I’tikaf yang Sah, Minimal Barapa Lama?

Dalam Madzhab Hanbali pendapat dhahir madzhab bahwasa boleh i`tikaf tanpa puasa, sehingga boleh tidak sampai satu hari, meski sebentar

Hidayatullah.com | PARA ulama berbeda pendapat menganai lama waktu i`tikaf atau waktu minimal dalam melaksanakan i`tikaf. Berikut ini pendapat para ulama dalam madzhab empat:

Madzhab Hanafi

Dalam Madzhab Hanafi, terdapat perincian dalam masalah ini. Jika i`tikaf  wajib, semisal i`tikaf karena nadzar maka minimal harus dilakukan dalam satu hari menurut Imam Abu Hanifah. Sedangkan menurut Imam Abu Yusuf lebih dari satu hari. Namun jika i`tikaf  sunnah, maka bisa dilakukan satu jam, menurut Muhammad bin Hassan. (Majma` Al Anhar, 1/256).

Madzhab Maliki

Imam Malik berpendapat bahwasannya waktu i`tikaf paling sedikit adalah sepuluh hari dan paling maksimal adalah satu bulan. Pendapat ini merupakan pendapat yang mu’tamad dalam madzhab. Dengan demikian lebih dari satu bulan hukumnya makruh. (Al Fawaqih Ad Dawani, 1/321).

Madzhab Syafi`i

Dalam Madzhab Syafi`i pendapat yang shahih adalah bahwa i`tikaf bisa dilakukan dengan berdiam diri di masjid dalam waktu sebentar atau lama.  Imam Al-Haramain menyatakan bahwa sebentar di sini tentu lebih dari waktu tuma`ninah.

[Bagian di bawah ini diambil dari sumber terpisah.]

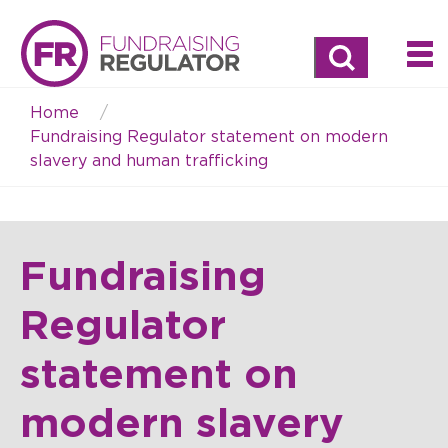
Search
Home
Breadcrumb
Fundraising Regulator statement on modern
slavery and human trafficking
Fundraising
Regulator
statement on
modern slavery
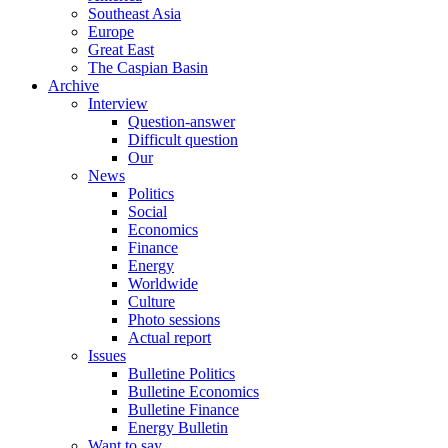
Southeast Asia
Europe
Great East
The Caspian Basin
Archive
Interview
Question-answer
Difficult question
Our
News
Politics
Social
Economics
Finance
Energy
Worldwide
Culture
Photo sessions
Actual report
Issues
Bulletine Politics
Bulletine Economics
Bulletine Finance
Energy Bulletin
Want to say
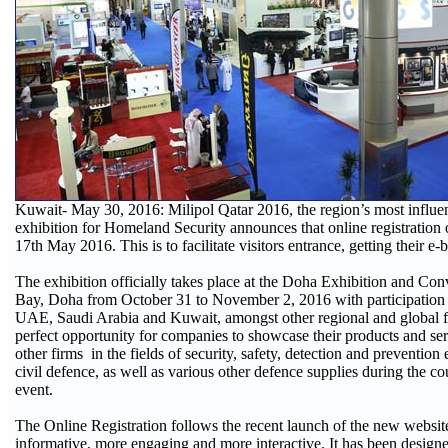
Kuwait- May 30, 2016: Milipol Qatar 2016, the region’s most influent
exhibition for Homeland Security announces that online registration 
17th May 2016. This is to facilitate visitors entrance, getting their e
The exhibition officially takes place at the Doha Exhibition and Co
Bay, Doha from October 31 to November 2, 2016 with participation
UAE, Saudi Arabia and Kuwait, amongst other regional and global fir
perfect opportunity for companies to showcase their products and se
other firms in the fields of security, safety, detection and preventio
civil defence, as well as various other defence supplies during the co
event.
The Online Registration follows the recent launch of the new websi
informative, more engaging and more interactive. It has been designe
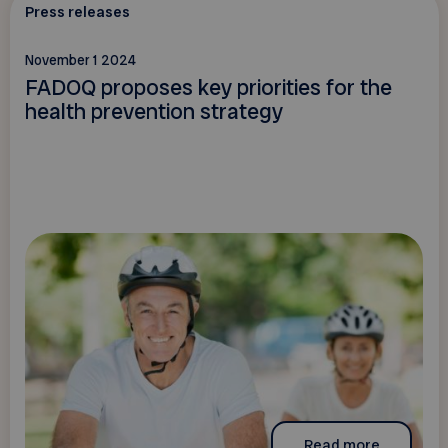
Press releases
November 1 2024
FADOQ proposes key priorities for the
health prevention strategy
Read more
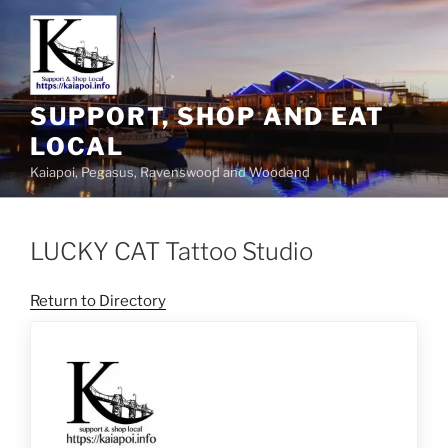
SUPPORT, SHOP AND EAT
LOCAL
Kaiapoi, Pegasus, Ravenswood and Woodend
LUCKY CAT Tattoo Studio
Return to Directory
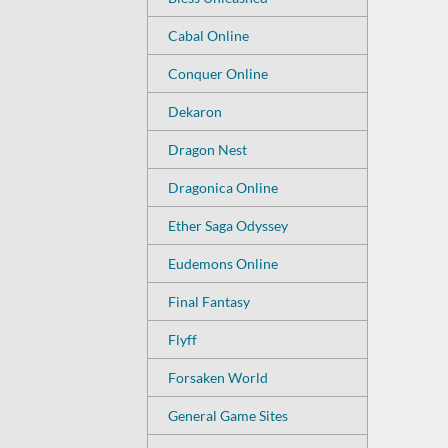
Cabal Online
Conquer Online
Dekaron
Dragon Nest
Dragonica Online
Ether Saga Odyssey
Eudemons Online
Final Fantasy
Flyff
Forsaken World
General Game Sites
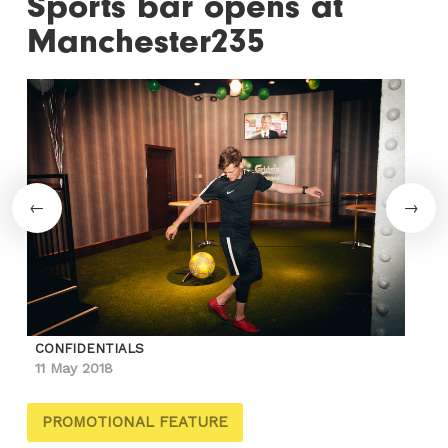
Sports bar opens at
Manchester235
CONFIDENTIALS
11 May 2018
PROMOTIONAL FEATURE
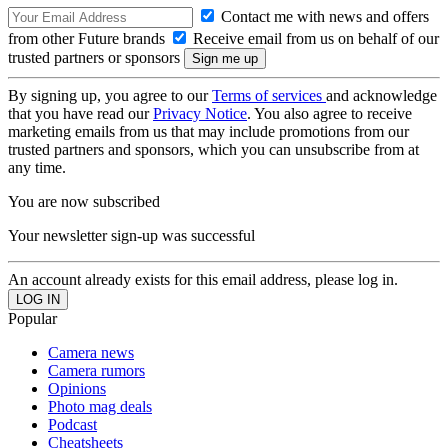
Contact me with news and offers
from other Future brands
Receive email from us on behalf of our
trusted partners or sponsors
By signing up, you agree to our
Terms of services
and acknowledge
that you have read our
Privacy Notice
. You also agree to receive
marketing emails from us that may include promotions from our
trusted partners and sponsors, which you can unsubscribe from at
any time.
You are now subscribed
Your newsletter sign-up was successful
An account already exists for this email address, please log in.
Popular
Camera news
Camera rumors
Opinions
Photo mag deals
Podcast
Cheatsheets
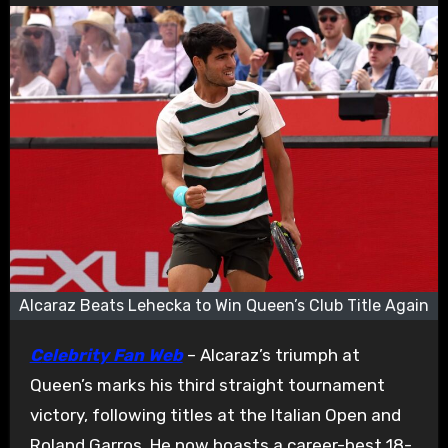
Alcaraz Beats Lehecka to Win Queen’s Club Title Again
Celebrity Fan Web
– Alcaraz’s triumph at
Queen’s marks his third straight tournament
victory, following titles at the Italian Open and
Roland Garros. He now boasts a career-best 18-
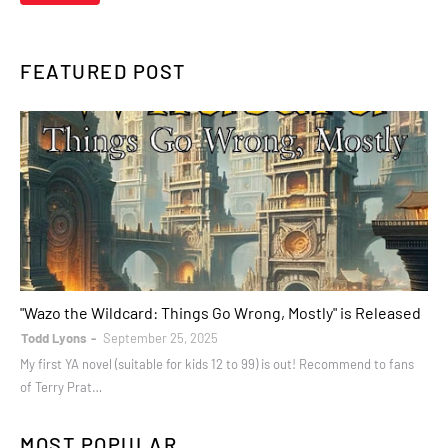
FEATURED POST
books
"Wazo the Wildcard: Things Go Wrong, Mostly" is Released
Todd Lyons
September 25, 2025
My first YA novel (suitable for kids 12 to 99) is out! Recommend to fans
of Terry Prat…
MOST POPULAR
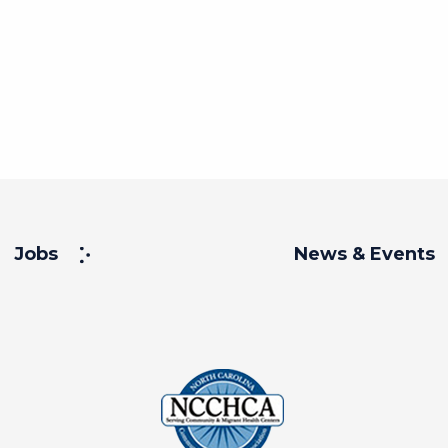
Jobs
News & Events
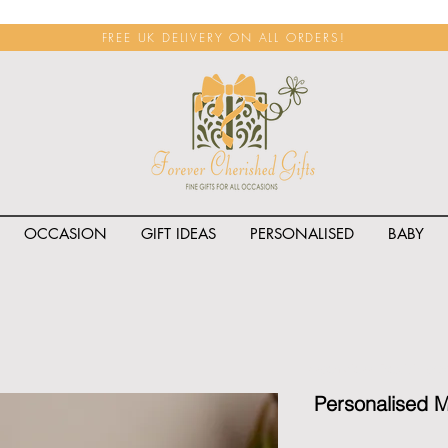
FREE UK DELIVERY ON ALL ORDERS!
OCCASION
GIFT IDEAS
PERSONALISED
BABY
<span class="rateit k_prod
Personalised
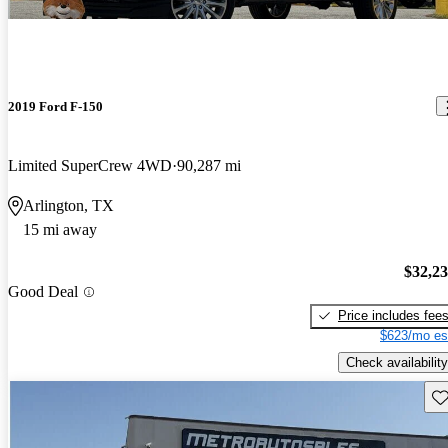
2019 Ford F-150
Limited SuperCrew 4WD
90,287 mi
Arlington, TX
15 mi away
$32,2
Good Deal
Price includes fee
$623/mo es
Check availability
Sav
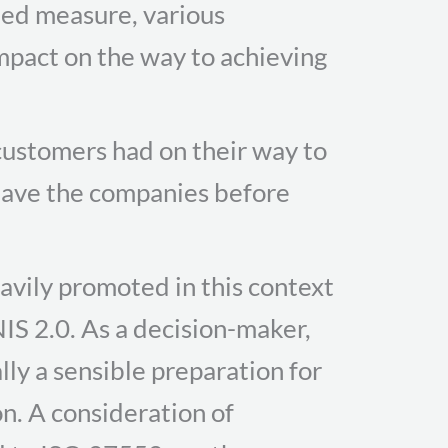
ated measure, various
impact on the way to achieving
ustomers had on their way to
 have the companies before
eavily promoted in this context
NIS 2.0. As a decision-maker,
lly a sensible preparation for
on. A consideration of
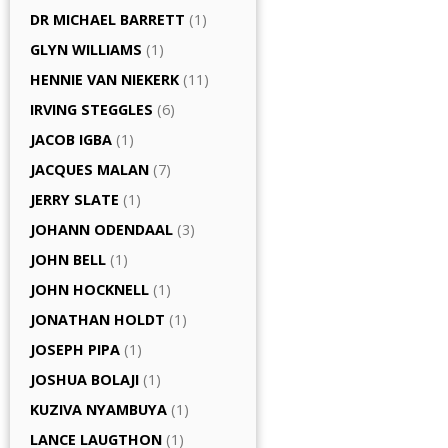
DR MICHAEL BARRETT
(1)
GLYN WILLIAMS
(1)
HENNIE VAN NIEKERK
(11)
IRVING STEGGLES
(6)
JACOB IGBA
(1)
JACQUES MALAN
(7)
JERRY SLATE
(1)
JOHANN ODENDAAL
(3)
JOHN BELL
(1)
JOHN HOCKNELL
(1)
JONATHAN HOLDT
(1)
JOSEPH PIPA
(1)
JOSHUA BOLAJI
(1)
KUZIVA NYAMBUYA
(1)
LANCE LAUGTHON
(1)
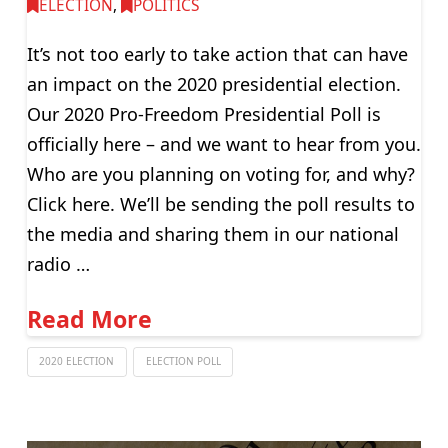
ELECTION
,
POLITICS
It’s not too early to take action that can have
an impact on the 2020 presidential election.
Our 2020 Pro-Freedom Presidential Poll is
officially here – and we want to hear from you.
Who are you planning on voting for, and why?
Click here. We’ll be sending the poll results to
the media and sharing them in our national
radio …
Read More
2020 ELECTION
ELECTION POLL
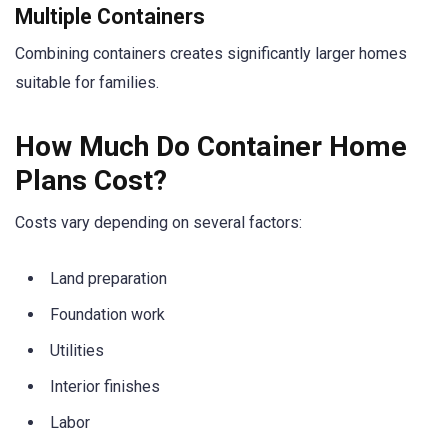
Multiple Containers
Combining containers creates significantly larger homes
suitable for families.
How Much Do Container Home
Plans Cost?
Costs vary depending on several factors:
Land preparation
Foundation work
Utilities
Interior finishes
Labor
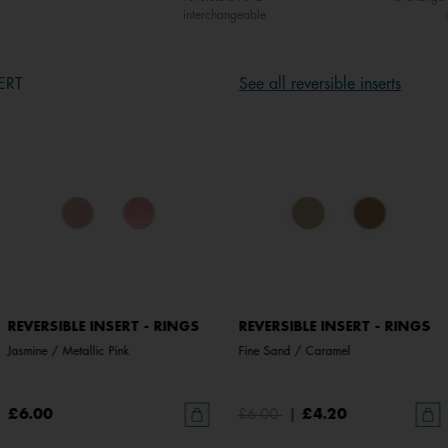
interchangeable
ERT
See all reversible inserts
REVERSIBLE INSERT - RINGS
REVERSIBLE INSERT - RINGS
Jasmine / Metallic Pink
Fine Sand / Caramel
£6.00
£6.00
|
£4.20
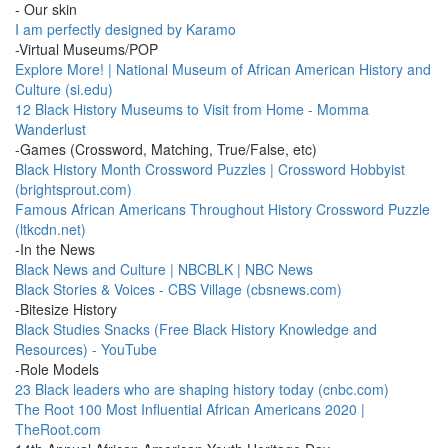
- Our skin
I am perfectly designed by Karamo
-Virtual Museums/POP
Explore More! | National Museum of African American History and
Culture (si.edu)
12 Black History Museums to Visit from Home - Momma
Wanderlust
-Games (Crossword, Matching, True/False, etc)
Black History Month Crossword Puzzles | Crossword Hobbyist
(brightsprout.com)
Famous African Americans Throughout History Crossword Puzzle
(ltkcdn.net)
-In the News
Black News and Culture | NBCBLK | NBC News
Black Stories & Voices - CBS Village (cbsnews.com)
-Bitesize History
Black Studies Snacks (Free Black History Knowledge and
Resources) - YouTube
-Role Models
23 Black leaders who are shaping history today (cnbc.com)
The Root 100 Most Influential African Americans 2020 |
TheRoot.com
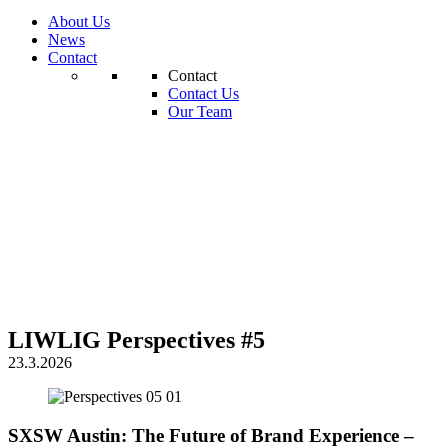
About Us
News
Contact
Contact
Contact Us
Our Team
LIWLIG Perspectives #5
23.3.2026
SXSW Austin: The Future of Brand Experience –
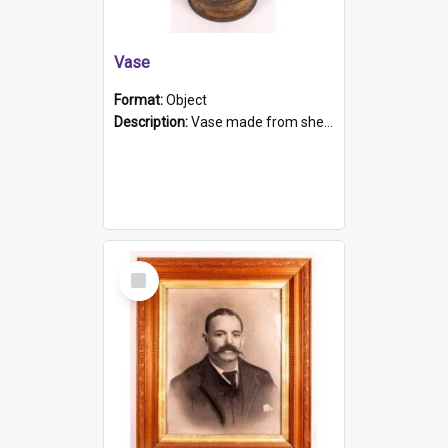
Vase
Format:
Object
Description:
Vase made from shell casing, large brass coloured cylindrical shape.
Select
Item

Namun Imam Syafi`i menyatakan bahwa lebih utama dilakukan dalam satu hari, untuk menghindari khilaf dengan pendapat Imam Abu Hanifah yang menyatakan bahwa minimal waktu yang dihabiskan dalam i`tikaf adalah satu hari. (Lihat, Al Majmu` Syarh Al Muhadzdzab, 6/489).

Madzhab Hanbali

Dalam Madzhab Hanbali pendapat dhahir madzhab bahwasannya boleh i`tikaf tanpa puasa, sehingga boleh tidak sampai satu hari, meski sebentar. (Al Inshaf fi Ma’rifah Ar Rajih min Al Khilaf, 3/359).

Meski demikian, ada pula riwayat lain dari Imam Ahmad bahwa i`tikaf  minimal sehari karena disyaratkan puasa. Namun pendapat masyhur dalam madzhab adalah pendapat pertama. (Lihat, Al Mughni, 3/188).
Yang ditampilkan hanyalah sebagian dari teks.